TEACHERS

Friday, February 19, 2016

This Thing Called GINGA

If you type ginga on google (at least as of today), you get this on the top:

GINGA IS RHYTHM....in soccer. It's swinging your body from one side to the other to deceive. Ginga is creativity. It's the pedalada and trivela. Ginga is the opposite of boring. It's the opposite of mechanical soccer. It is having fun with the ball. It is grace. It is being fluid and coordinated. IT IS SOUL. IT IS DANCE

damn...that Brazilian has got Ginga!


I love this definition. Sure, its context is mostly in soccer (Brazilian) but for dance, these parts resonate loudly with me:

GINGA IS RHYTHM.
Ginga is creativity
Its the opposite of boring.
Its having fun.
It is grace.
Its being fluid.
IT IS SOUL
IT IS DANCE

Read that and let it soak ... let it simmer and then read on. 

This thing we call Ginga is something that ultimately has to come from inside of us. Your Ginga comes from YOU: the individual, the dance partner moving with someone to the music through dance. 

Since I started dancing Kizomba, I've heard people say that to dance this dance well, "you need to have Ginga". I thought, they are just talking about body movement right?  So I studied how to move my bunda, my feet, my chest... and then someone said, that's not it. So I sought more clarification. Along the way I heard many different definitions for ging and someone described it as styling. So, following my experience with learning salsa, I sought out these ladies styling classes.

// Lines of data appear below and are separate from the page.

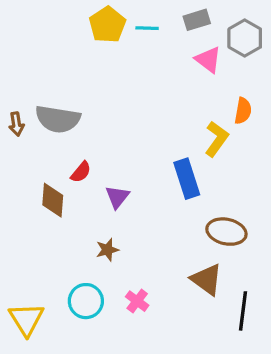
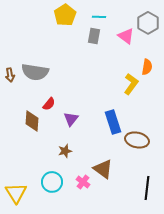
gray rectangle: (197, 20) -> (94, 36), moved, turned -63
cyan line: (147, 28) -> (99, 17), moved
blue rectangle: (187, 179) -> (113, 122), moved
brown triangle: (207, 280) -> (103, 169), moved

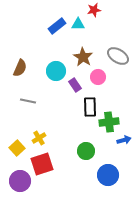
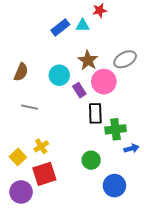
gray ellipse: (118, 56) -> (125, 59), turned -60
pink circle: (98, 77) -> (104, 82), size x1.5

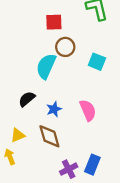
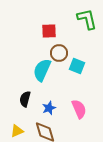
cyan square: (97, 62) -> (77, 66), moved
black semicircle: (27, 99) -> (25, 99), turned -35

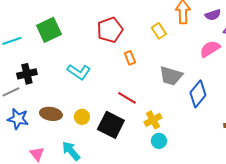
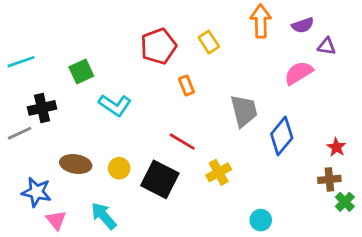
green square: (49, 30) -> (81, 71), moved, size x0.7
yellow rectangle: (159, 31) -> (209, 42), moved
gray trapezoid: (171, 76) -> (244, 111), turned -120
blue star: (18, 119) -> (36, 192), moved
cyan circle: (159, 141) -> (261, 220), moved

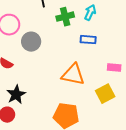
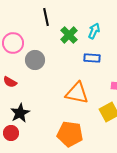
green cross: (65, 17) -> (69, 35), turned -30

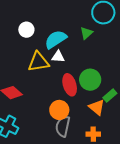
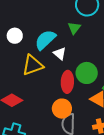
white triangle: (58, 57) -> (60, 53), moved, turned 48
red ellipse: (70, 85) -> (67, 82), turned 30

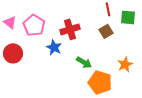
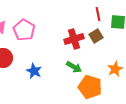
red cross: (70, 29) -> (74, 39), moved
blue star: (54, 47) -> (34, 71), moved

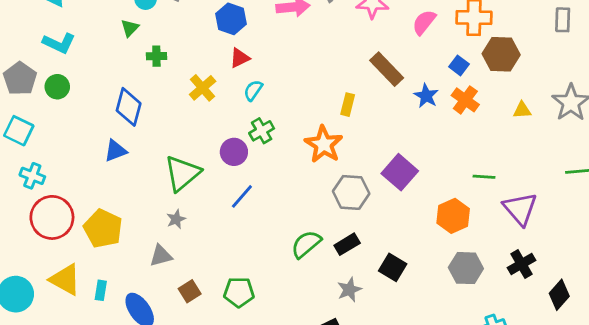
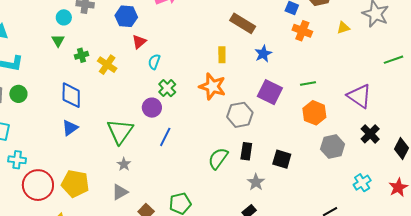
yellow cross: (203, 88) -> (107, 65), moved
blue star: (426, 96) -> (263, 54), moved, turned 30
green line: (484, 177) -> (308, 83), moved
black rectangle: (347, 244) -> (246, 151), turned -36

During my very first set of lessons about "styling", my instructor said: "styling should never interfere with the lead and follow dynamic of the dance."

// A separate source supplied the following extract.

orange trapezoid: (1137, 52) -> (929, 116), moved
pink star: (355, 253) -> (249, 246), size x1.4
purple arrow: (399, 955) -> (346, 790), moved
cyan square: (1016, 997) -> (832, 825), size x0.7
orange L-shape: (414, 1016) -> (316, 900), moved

Since Kizomba is danced in close proximity to your partner, I thought there was a contradiction with learning individual body movement. Why are we learning these movements that we may not be able to use? Unlike salsa where there is so much space to express, there doesn't seem to be any at all in Kizomba where we have to move as one.

Another aspect of ginga also that came to my attention: what's the "right" ginga? I heard people comment about how one person's ginga was not natural and how another's was perfect. When is the movement natural and expressive versus contrived and interfering with the lead? How do you practice it? These were all things I pondered as I worked to find my ginga. I started to ask my friends who led me to let me know how it felt when I applied different movements to my walk. I also asked them to articulate what it was like to dance with different people so I had a point of comparison.

As I focused on this aspect of my dance, I had to redo, undo, retry and try many things as I received coaching from other instructors and peers about what the appropriate body movement is. Some said my body movement was just fine, some said I had too much (those salsa hips going out of control), some said it was too sharp, some said whatever I did was fine. It was quite the conundrum for me. How was I to get validation with so much mixed feedback?

My aha moment arrived when I realized that the reason I was getting so much mixed feedback was because I was trying to hard to dance the way I thought I needed to dance instead of just trusting myself to dance. I was working with another instructor who was trying to explain a nuance in the movement. I was very confused with what he was saying so I just decided to stop thinking and just move with him and he exclaimed - "That's it! You got it."

Many of us suffer from Ginga - Envy: we see someone else's bountiful bunda and the movements resulting from their expression and grace and we want "to be like that". In that moment of wanting to be like someone else, we can easily forget that to truly have ginga, we each have to find OUR OWN way to move with grace and soul.

One part is practicing movements to extend your range of motion and get to know the muscles in your own body and how they can move independently and in concert with other body parts. I call this part the mechanics of understanding your walk and how to flow naturally with it, how to extend movements when the music allows and where it can be extended while still staying connected to another person.

The other part, is learning to love who you are: wobbly bits or skinny bits or whatever you think kind of bits - ALL OF IT. We are each blessed with our own beauty that often times we ignore and to really develop your ginga, you need to embrace all of you. This way, when you move, you move with all the confidence and grace that is uniquely yours.

As you are learning about how to move and how your body works, spend LESS time in the space of "do I look like that person?" and MORE time in the space of  "do I feel and look good about how I move?".

I got this suggestion from my belly dancing instructor when we were working on our "freeze" pose. She said "Don't be afraid to look at yourself in the mirror and try different poses to find your best one." No one is looking so try a pose that highlights everything good about you. Its can be difficult to do (and it sounds so narcissistic) but this exercise of looking at yourself can help to make you appreciate who you are.

I think this might be the hardest part about learning ginga: loving what you can do with your own body. You can take all the movement and styling classes you want and in fact I highly recommend it. But, don't lose sight of the fact that you when you're dancing, you to have love who you are, love how you move, love how it makes you feel and then love how you can connect with your dance partner when you dance.